## Wednesday, May 14, 2014

### Interpreting Confidence Intervals

I enjoyed William M. Briggs' ("Statistician to the Stars") post today: "Frequentists are Closet Bayesians: Confidence Interval Edition". Getting your head around the (correct) interpretation of a confidence interval can be difficult for students. Try teaching it - and keeping a straight face! It's a challenge, to be sure. On such days, my Bayesian inclinations percolate to the top.

That being said, I thought it would be worth pointing newcomers to this blog to a post of mine from 2011 that relates closely to what Matt Briggs has to say. The post tells a tale from the early years at the USDA Graduate School, where Jerzy Neyman presented some guest lectures/seminars in the 1930's. You'll find it all here.

Students may take some comfort from the interchange that is reported in the latter part of the post.
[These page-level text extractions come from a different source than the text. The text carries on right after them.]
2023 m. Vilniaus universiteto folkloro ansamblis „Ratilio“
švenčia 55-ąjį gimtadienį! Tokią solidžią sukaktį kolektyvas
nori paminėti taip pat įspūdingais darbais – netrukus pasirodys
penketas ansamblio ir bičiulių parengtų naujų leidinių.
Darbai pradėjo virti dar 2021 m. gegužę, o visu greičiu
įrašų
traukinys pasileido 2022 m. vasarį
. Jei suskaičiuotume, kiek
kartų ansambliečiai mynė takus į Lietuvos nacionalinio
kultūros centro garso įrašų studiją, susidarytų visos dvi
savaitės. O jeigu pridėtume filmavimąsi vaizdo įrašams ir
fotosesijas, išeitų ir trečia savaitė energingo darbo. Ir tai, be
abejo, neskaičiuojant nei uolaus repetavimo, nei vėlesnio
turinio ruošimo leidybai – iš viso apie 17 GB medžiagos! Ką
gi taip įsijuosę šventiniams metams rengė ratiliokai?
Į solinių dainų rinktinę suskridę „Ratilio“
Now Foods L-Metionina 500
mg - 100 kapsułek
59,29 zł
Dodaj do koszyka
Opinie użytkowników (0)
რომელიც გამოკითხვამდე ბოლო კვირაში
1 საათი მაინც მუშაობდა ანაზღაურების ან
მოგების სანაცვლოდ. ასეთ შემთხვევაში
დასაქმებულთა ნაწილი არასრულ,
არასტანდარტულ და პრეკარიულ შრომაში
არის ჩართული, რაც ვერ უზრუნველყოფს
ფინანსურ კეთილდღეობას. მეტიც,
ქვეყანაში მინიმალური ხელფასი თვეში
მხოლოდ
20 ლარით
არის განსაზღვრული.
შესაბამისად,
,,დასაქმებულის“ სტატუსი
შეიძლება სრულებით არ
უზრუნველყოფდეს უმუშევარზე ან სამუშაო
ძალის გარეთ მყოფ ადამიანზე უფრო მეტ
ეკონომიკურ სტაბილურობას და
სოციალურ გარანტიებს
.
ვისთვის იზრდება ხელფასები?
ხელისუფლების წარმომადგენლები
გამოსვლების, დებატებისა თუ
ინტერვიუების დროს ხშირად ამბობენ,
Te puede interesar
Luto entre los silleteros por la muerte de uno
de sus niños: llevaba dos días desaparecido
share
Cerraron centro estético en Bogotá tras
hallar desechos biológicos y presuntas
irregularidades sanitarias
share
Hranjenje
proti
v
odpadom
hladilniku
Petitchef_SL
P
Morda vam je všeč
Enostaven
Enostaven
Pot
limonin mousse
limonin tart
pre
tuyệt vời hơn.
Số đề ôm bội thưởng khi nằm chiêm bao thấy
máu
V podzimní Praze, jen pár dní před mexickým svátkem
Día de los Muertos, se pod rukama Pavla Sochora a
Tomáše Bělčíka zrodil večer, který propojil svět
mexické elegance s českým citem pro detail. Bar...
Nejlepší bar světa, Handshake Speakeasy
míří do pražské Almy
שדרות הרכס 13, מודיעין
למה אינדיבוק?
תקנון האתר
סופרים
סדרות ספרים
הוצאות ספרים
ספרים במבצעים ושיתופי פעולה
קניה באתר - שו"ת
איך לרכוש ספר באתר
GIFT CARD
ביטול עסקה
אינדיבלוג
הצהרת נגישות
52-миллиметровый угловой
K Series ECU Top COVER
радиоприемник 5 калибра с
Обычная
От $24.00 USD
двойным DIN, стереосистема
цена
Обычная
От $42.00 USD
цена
Update: In the post I refer to a paper by my colleague, Malcolm Rutherford: "The USDA Graduate School: Government Training in Statistics and Economics, 1921-1945". It's now published in the December 2011 issue of the Journal of the History of Economic Thought (vol. 33, no. 4, pp. 419-447). If you don't have online access to this journal, the Working Paper version of the paper is available here.

1. Dave:

You said in your 2011 post: “Because an estimator is a function of the random data, it's random itself.”

Let’s see. Take the case of the common sample mean. The formula, or the procedure, or estimator, is “sum the x’s and divide by the sample size”. With a set of x’s and sample size n one obtains the sample mean, the estimate. Take another set of x’s, repeat the procedure, and one obtains a new estimate of the sample mean. Repeat many times and one obtains the sampling distribution of the sample mean.

However, the procedure, “sum the x’s and divide by the sample size”, remains invariant from sample to sample. Nothing random about it. And that means that the procedure or estimator (X 'X)'X 'y remains invariant, but that the estimates, the b’s vary from sample to sample because the y’s vary from sample to sample. So the b’s are random variables, but the procedure, the estimator, is not.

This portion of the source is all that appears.